This has made some conservationists wonder: is it even worth the trouble to try and save all these species? They're not saying that we should give up entirely, but that we should set up a kind of conservation triage. "Triage" is a term which might be familiar to viewers of medical dramas on TV. It refers to sorting incoming patients according to their need for treatment and their possibility of survival. If resources are limited, care has to be parceled out, and we don't want to spend everything trying to save the ultimately unsavable.

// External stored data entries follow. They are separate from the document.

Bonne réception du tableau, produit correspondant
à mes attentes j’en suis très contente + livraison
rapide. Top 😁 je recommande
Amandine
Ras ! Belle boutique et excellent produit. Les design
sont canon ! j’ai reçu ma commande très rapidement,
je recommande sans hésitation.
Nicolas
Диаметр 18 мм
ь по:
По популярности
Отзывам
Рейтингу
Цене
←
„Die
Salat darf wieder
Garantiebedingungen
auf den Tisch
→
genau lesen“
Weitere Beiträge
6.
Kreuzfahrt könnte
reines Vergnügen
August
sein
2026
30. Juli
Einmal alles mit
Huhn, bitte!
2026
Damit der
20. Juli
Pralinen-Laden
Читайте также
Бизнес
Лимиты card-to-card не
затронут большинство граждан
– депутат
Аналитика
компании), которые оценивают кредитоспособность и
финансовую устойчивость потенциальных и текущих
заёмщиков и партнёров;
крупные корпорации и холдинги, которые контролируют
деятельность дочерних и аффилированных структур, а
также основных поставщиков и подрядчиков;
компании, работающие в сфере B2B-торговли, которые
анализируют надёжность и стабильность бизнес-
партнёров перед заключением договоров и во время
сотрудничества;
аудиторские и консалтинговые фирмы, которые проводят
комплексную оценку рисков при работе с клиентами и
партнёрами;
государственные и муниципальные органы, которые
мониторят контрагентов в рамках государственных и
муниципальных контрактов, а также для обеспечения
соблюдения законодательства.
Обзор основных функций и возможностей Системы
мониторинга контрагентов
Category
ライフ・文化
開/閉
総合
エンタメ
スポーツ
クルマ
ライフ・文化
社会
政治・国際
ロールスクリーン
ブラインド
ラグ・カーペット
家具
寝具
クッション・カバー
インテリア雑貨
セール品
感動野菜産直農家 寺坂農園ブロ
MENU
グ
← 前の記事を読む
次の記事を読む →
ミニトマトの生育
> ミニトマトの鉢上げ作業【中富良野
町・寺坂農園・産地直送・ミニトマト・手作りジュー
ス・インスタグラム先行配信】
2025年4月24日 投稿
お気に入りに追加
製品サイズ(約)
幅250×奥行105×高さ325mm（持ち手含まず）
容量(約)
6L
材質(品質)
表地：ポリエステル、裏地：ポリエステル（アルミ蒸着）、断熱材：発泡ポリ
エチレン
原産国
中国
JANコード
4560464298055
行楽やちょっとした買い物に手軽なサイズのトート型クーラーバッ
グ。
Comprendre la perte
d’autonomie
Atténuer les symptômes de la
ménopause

In this BBC News viewpoints article, we hear from the two sides of the triage debate.
I think that when the issue of conservation is framed in these terms, it really accentuates the different approaches to conservation, which in turn say something about why people want to save wildlife in the first place. Some people want to save landscapes in a holistic way, while others champion particular charismatic species.
If we had to choose which species to save, to "bring on the ark", so to speak, which ones would you bring? The most charismatic and aesthetically beautiful species may appeal to our human senses, but they need not be the keystone species that really hold the ecosystem together. In most cases, we don't even know enough about the ecology of a particular landscape to make that call.
In my opinion, ex situ conservation offers less return on investment than putting money into establishing reserves or policing existing ones. The Western Black Rhino did not go extinct because there weren't enough people who wanted to see it in zoos, but because of poaching in the wild. We can pull species out from the environment and keep them alive for a while, or maybe even a long time, but can we possibly hope to reassemble that ecosystem after everything has been wiped clean?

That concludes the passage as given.